- Money is in motion. “People are open to moving around their accounts,” Smith asserts. “For every one existing client, there are thousands of other well-qualified prospects; the odds of signing on some new accounts are very likely.”
- Turn growth into income. If your clients are already set with bonds, look for growth funds with a systematic withdrawal provision. Smith explains, “If you look at bar graphs and charts that mutual funds use in their sales literature, their ‘$10,000 turning into 2 million’ scenarios always begin in times like this.”
- Tout your financial conservatism. Take Smith’s colleague’s approach and say, “I was financially conservative when conservative wasn’t cool.”
- Put tax laws on your side. Smith says, “Consider using a systematic withdrawal on a tax-managed growth fund.

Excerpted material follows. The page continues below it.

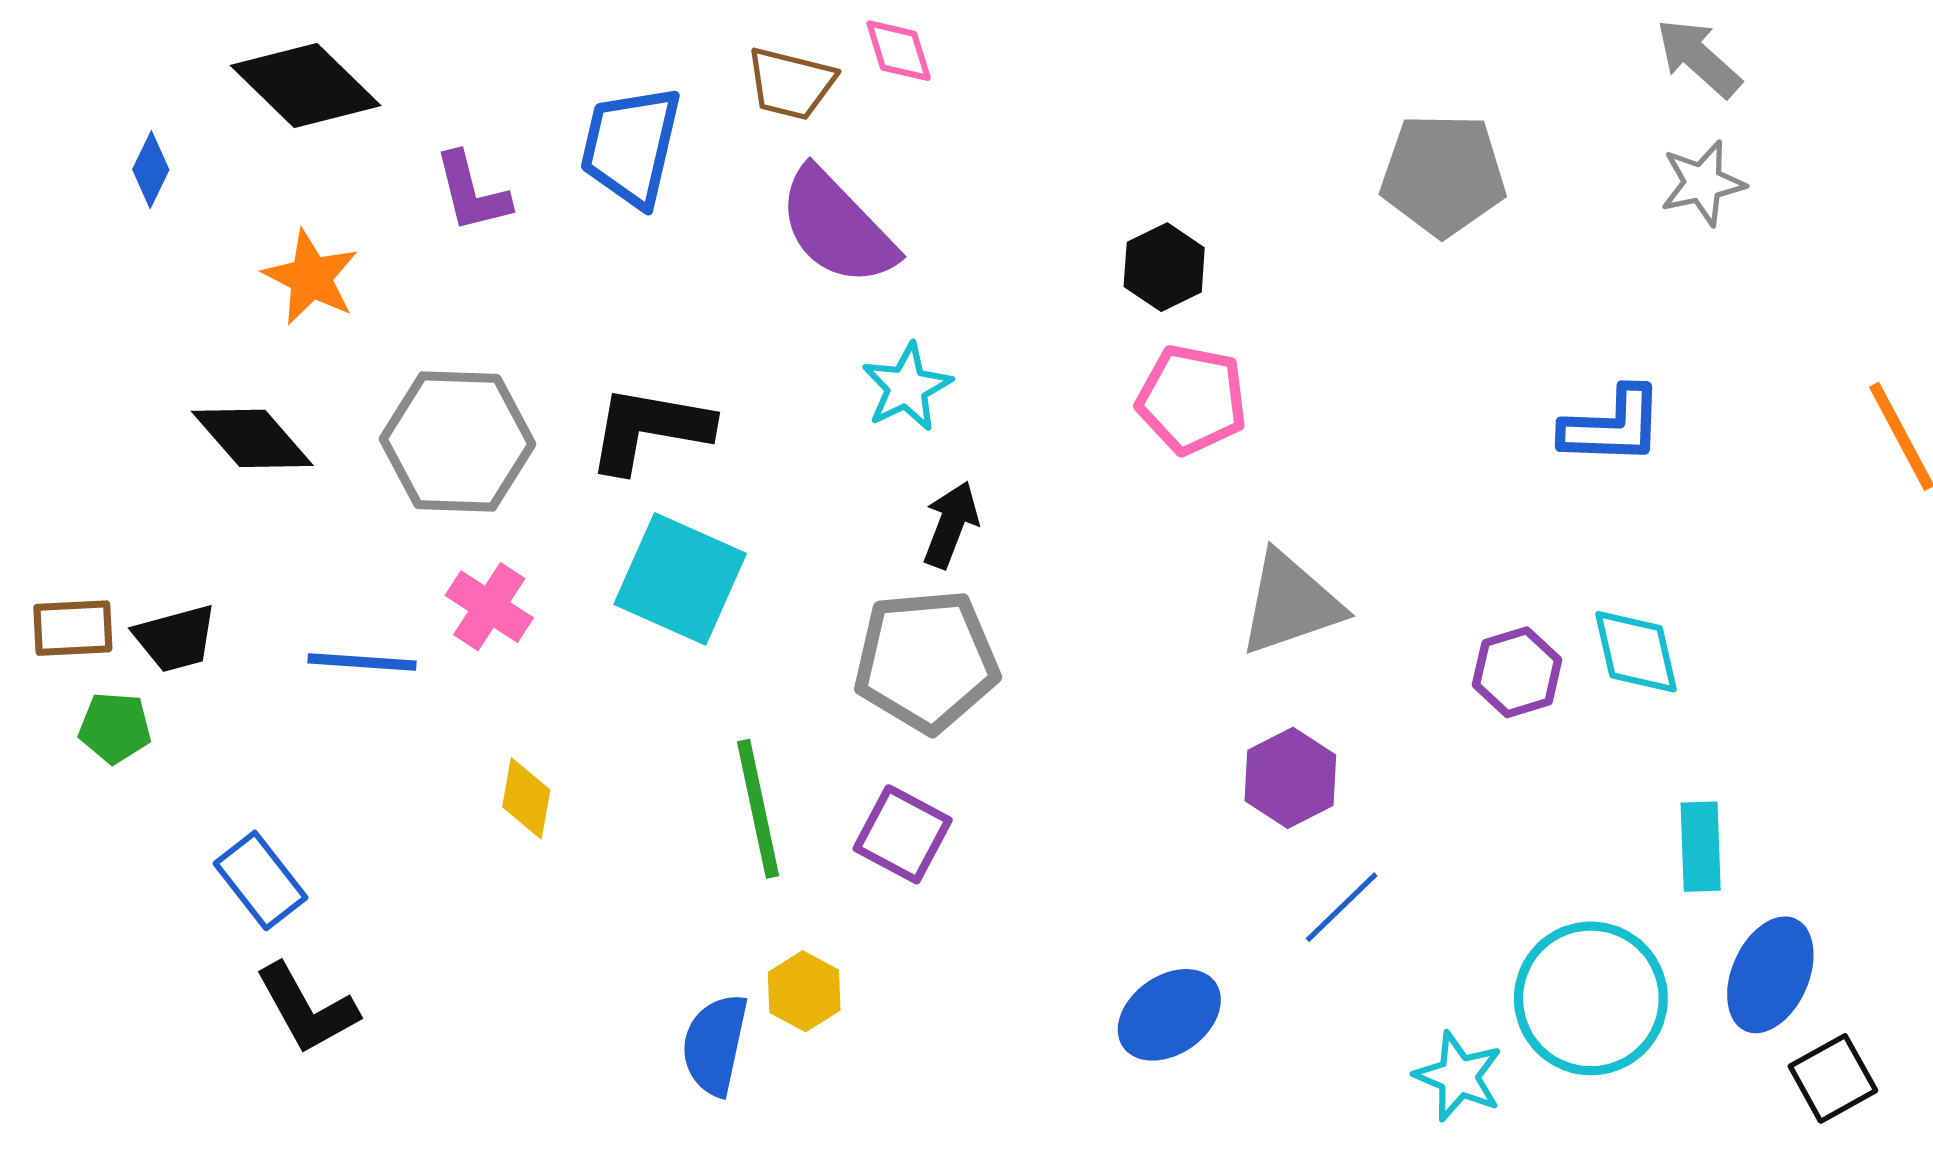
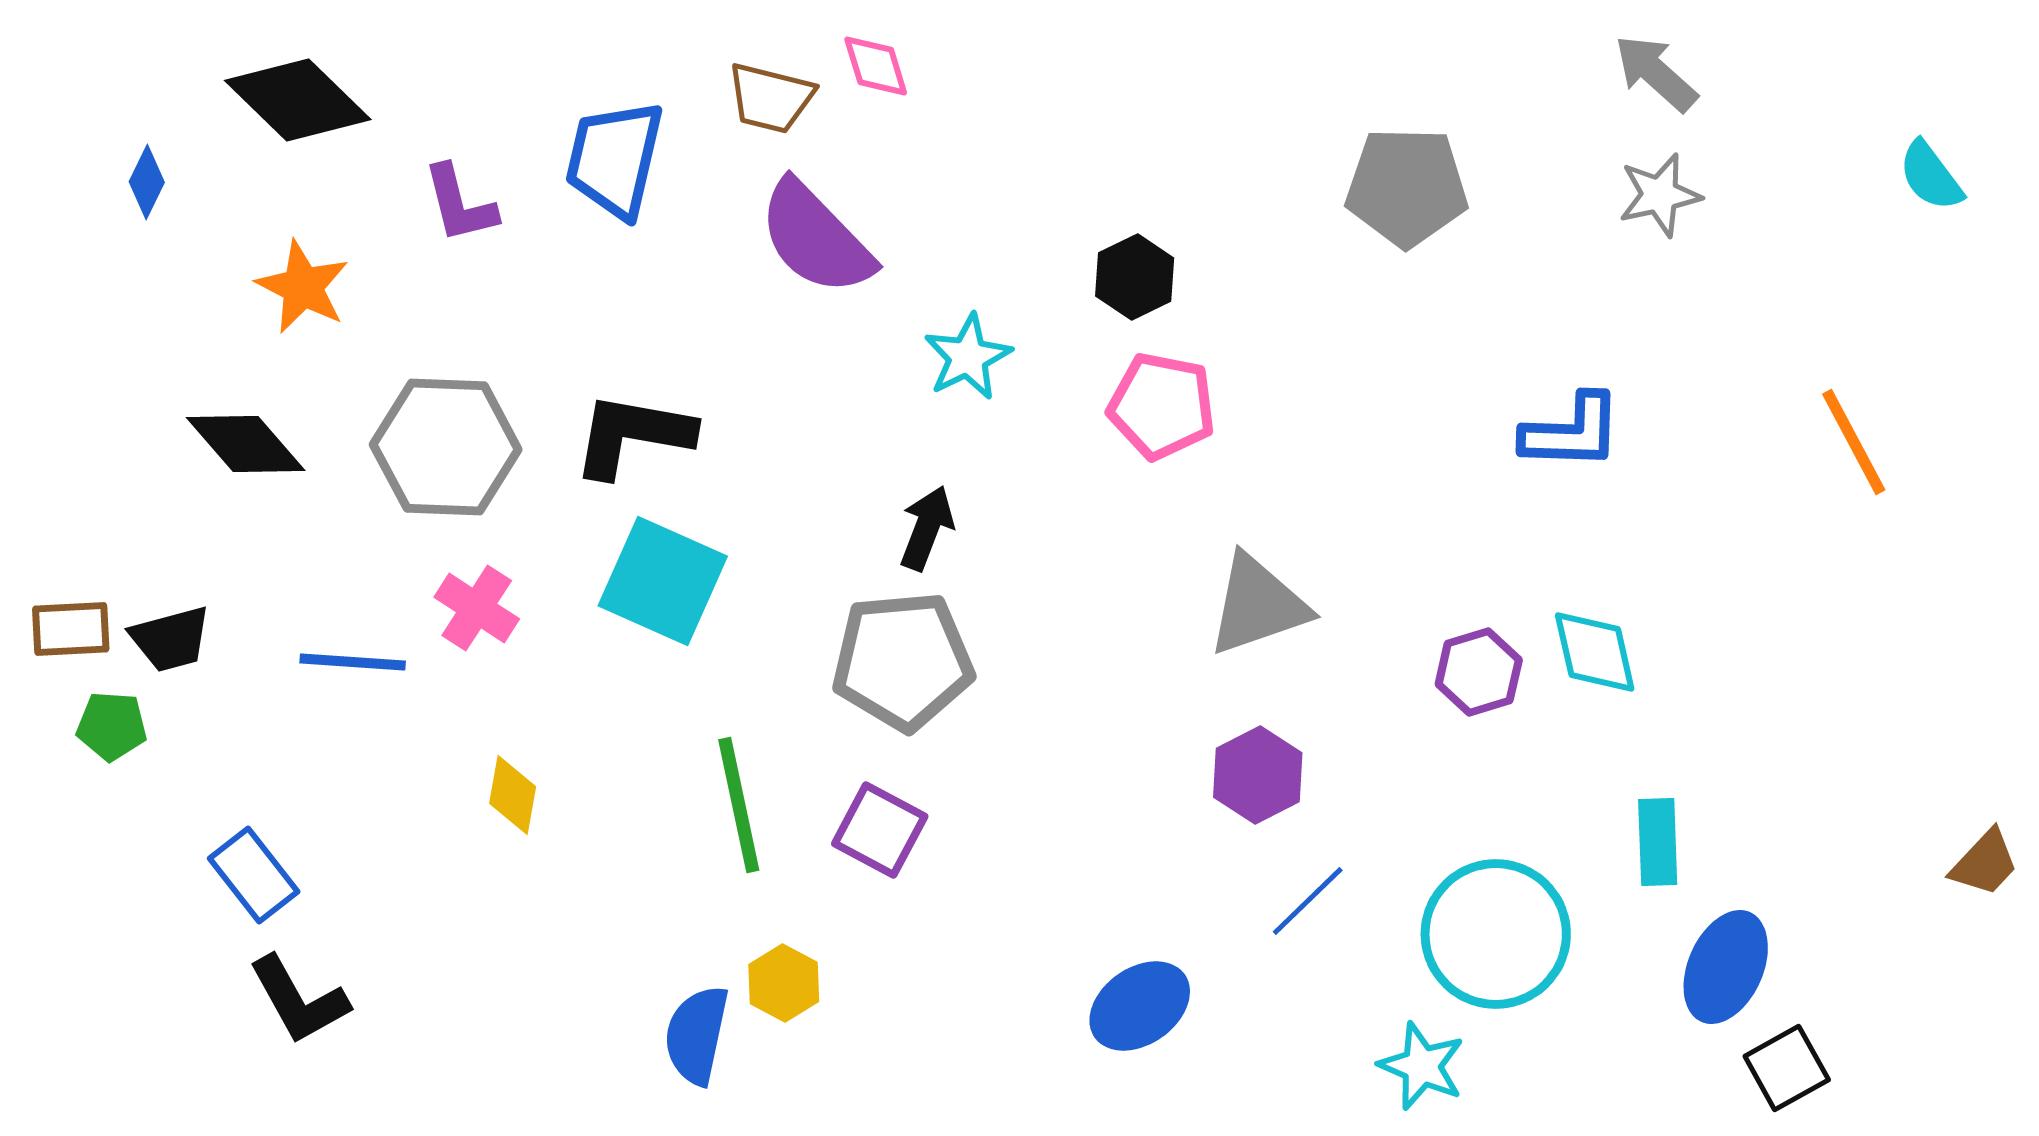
cyan star: (907, 387) -> (968, 357), moved
cyan circle: (1591, 998) -> (1496, 934), moved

Run a hypothetical on a tax-managed fund, plug in the tax rates and see what happens.”
- Look for bargain hunters. “There are actually some investors out there who have been saving their money for a time like this,” Smith says. “Find them and let them know that you are the person they should trust with their money.”

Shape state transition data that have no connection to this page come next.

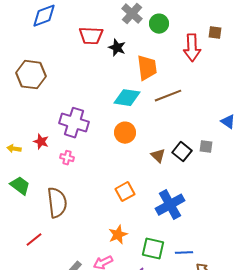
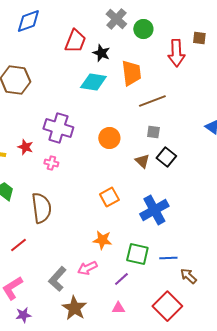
red trapezoid: (91, 36) -> (75, 41), turned -70
cyan diamond: (127, 98) -> (93, 82), moved
gray square: (206, 147) -> (153, 132), moved
orange star: (118, 235) -> (102, 240), turned 30

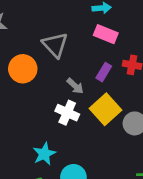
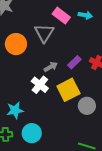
pink rectangle: (106, 34) -> (61, 16), moved
gray arrow: (75, 86) -> (51, 67), turned -88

- Advice has risen in value. Smith points out, “After the dot.com bust, real investors would rather talk to you than call a toll-free number.”
- Look for the silver living. As people leave the industry, you pick up new accounts. “These new clients may come from a branch manager or from friends of your clients who have lost their advisor to sudden career change,” Smith says. “When the market turns, there will be more business for you.”